Primary market private placements of securities are exempt from public registration under Rule 4(a)2 of the Securities Act of 1933. The most common exemption used is the Regulation D "safe harbor". Until recently, Regulation D offerings were prohibited from "general solicitation". Now, after the passage of the JOBS Act, new rules allow issuers of securities to market their securities to a much broader audience, potentially increasing the likelihood of raising capital. However, for such offerings, the SEC demands heightened scrutiny in verifying that each investor is an "accredited investor". To be an an accredited investor, the person or entity generally must meet certain income or net worth qualifications.
Guidance for Issuers
The chance of success when raising capital can be significantly increased with the assistance of professionals who have spent years developing relationships with accredited and institutional investors. Investors do not invest with strangers or in deals sent to them unsolicited. They invest in deals that have been referred to them by their trusted advisers. Selectively target investors for each opportunity and do not blast out emails indiscriminately. To more effectively access a wider audience, some advisers may choose to cross-pollinate investment opportunities with other advisers within their trusted network.

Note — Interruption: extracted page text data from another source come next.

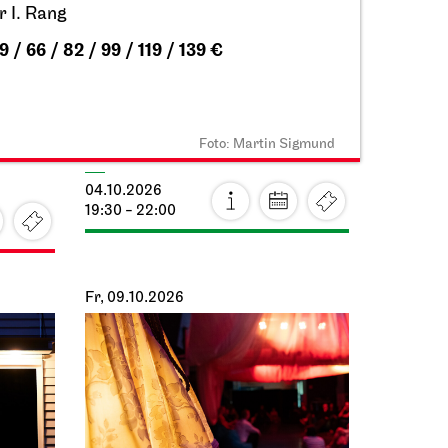
r I. Rang
9 / 66 / 82 / 99 / 119 / 139 €
Schauspiel Stuttgart
haus
Schauspielhaus
Wiederaufnahme
Die Räuber
Foto: Martin Sigmund
04.10.2026
19:30 - 22:00
Fr, 09.10.2026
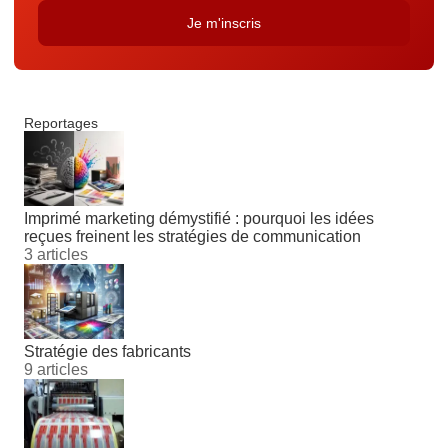
Reportages
Imprimé marketing démystifié : pourquoi les idées
reçues freinent les stratégies de communication
3 articles
Stratégie des fabricants
9 articles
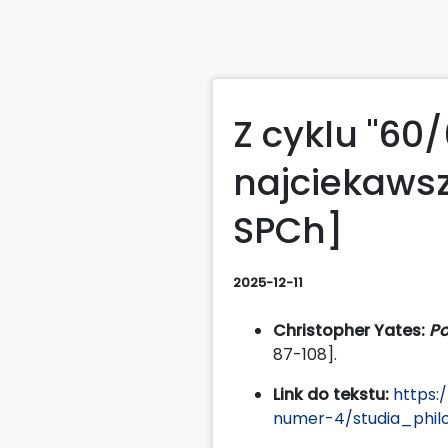
Z cyklu "60/
najciekawszy
SPCh]
2025-12-11
Christopher Yates:
Po
87-108].
Link do tekstu:
https:
numer-4/studia_philo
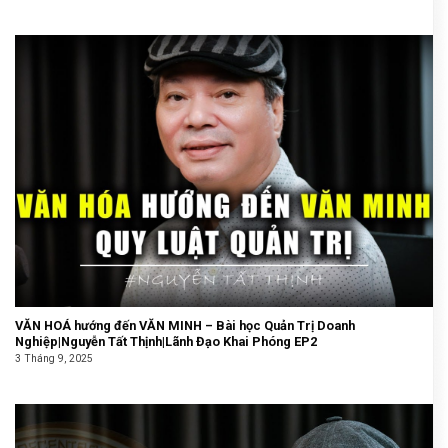
VĂN HOÁ hướng đến VĂN MINH – Bài học Quản Trị Doanh
Nghiệp|Nguyễn Tất Thịnh|Lãnh Đạo Khai Phóng EP2
3 Tháng 9, 2025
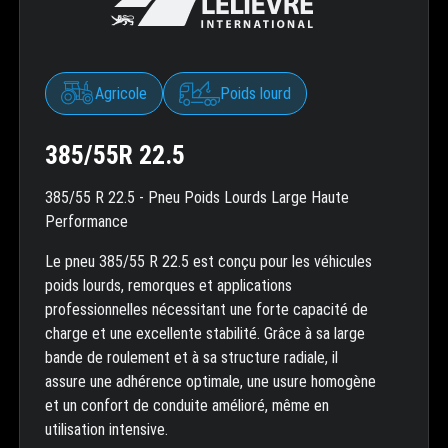
Agricole
Poids lourd
385/55R 22.5
385/55 R 22.5 - Pneu Poids Lourds Large Haute
Performance
Le pneu 385/55 R 22.5 est conçu pour les véhicules
poids lourds, remorques et applications
professionnelles nécessitant une forte capacité de
charge et une excellente stabilité. Grâce à sa large
bande de roulement et à sa structure radiale, il
assure une adhérence optimale, une usure homogène
et un confort de conduite amélioré, même en
utilisation intensive.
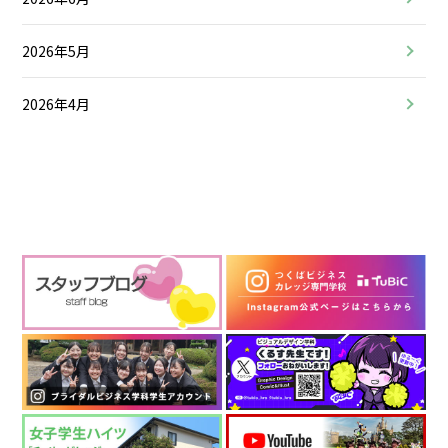
2026年5月
2026年4月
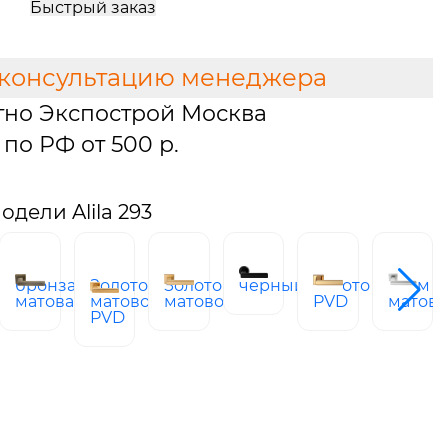
Быстрый заказ
 консультацию менеджера
тно Экспострой Москва
по РФ от 500 р.
дели Alila 293
й
бронза
Золото
Золото
черный
золото
хром
матовая
матовое
матовое
PVD
матов
PVD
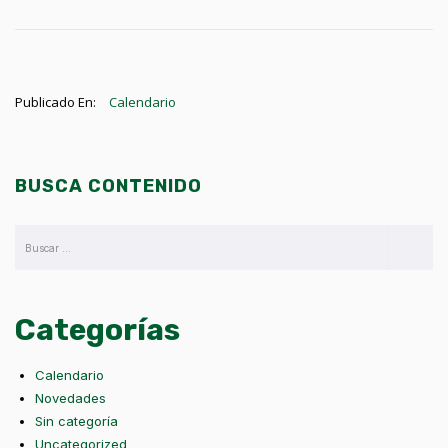
Publicado En:
Calendario
BUSCA CONTENIDO
Categorías
Calendario
Novedades
Sin categoría
Uncategorized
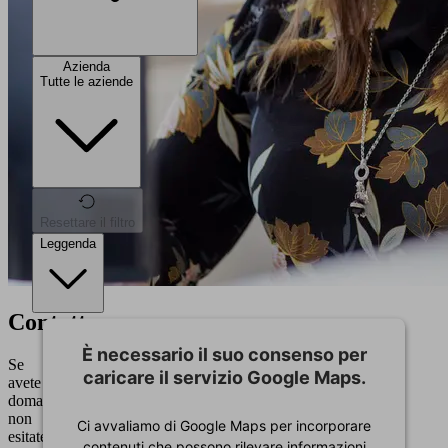
Azienda
Tutte le aziende
Resettare il filtro
Leggenda
Contatto
È necessario il suo consenso per
Se
caricare il servizio Google Maps.
avete
domande,
non
Ci avvaliamo di Google Maps per incorporare
esitate
contenuti che possono rilevare informazioni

In selecting an adviser, issuers should look for the following attributes:
- Selective targeting of investors based upon substantive relationships
- Relationships with strategic, institutional investors
- Assistance with SEC compliance and exemptions from registration
Guidance for Investors
From the investor's perspective, an adviser should have the procedures in place to conduct the appropriate level of due diligence on an opportunity and a commitment to compliance to ensures that the advisers only present opportunities that align with the investor's objectives.
In selecting an adviser, investors should look for the following attributes:
- Multi-tiered due diligence process prior to approval for distribution
- Anti-money laundering and "Know Your Customer" background checks on all parties
- Investment opportunities presented must be suitable to the investor's objectives
Strategic Mergers & Acquisitions
Mergers & acquisitions present unique challenges due to their complex structuring, the sophistication of the parties, and the enormous investment of time and money. Success requires a multi-faceted set of skills. Rich experience in investment banking, private equity, legal, and accounting fields are all a plus. Advisory services should be proactive and help companies and their stakeholders develop and execute successful exit strategies throughout a long-term client relationship.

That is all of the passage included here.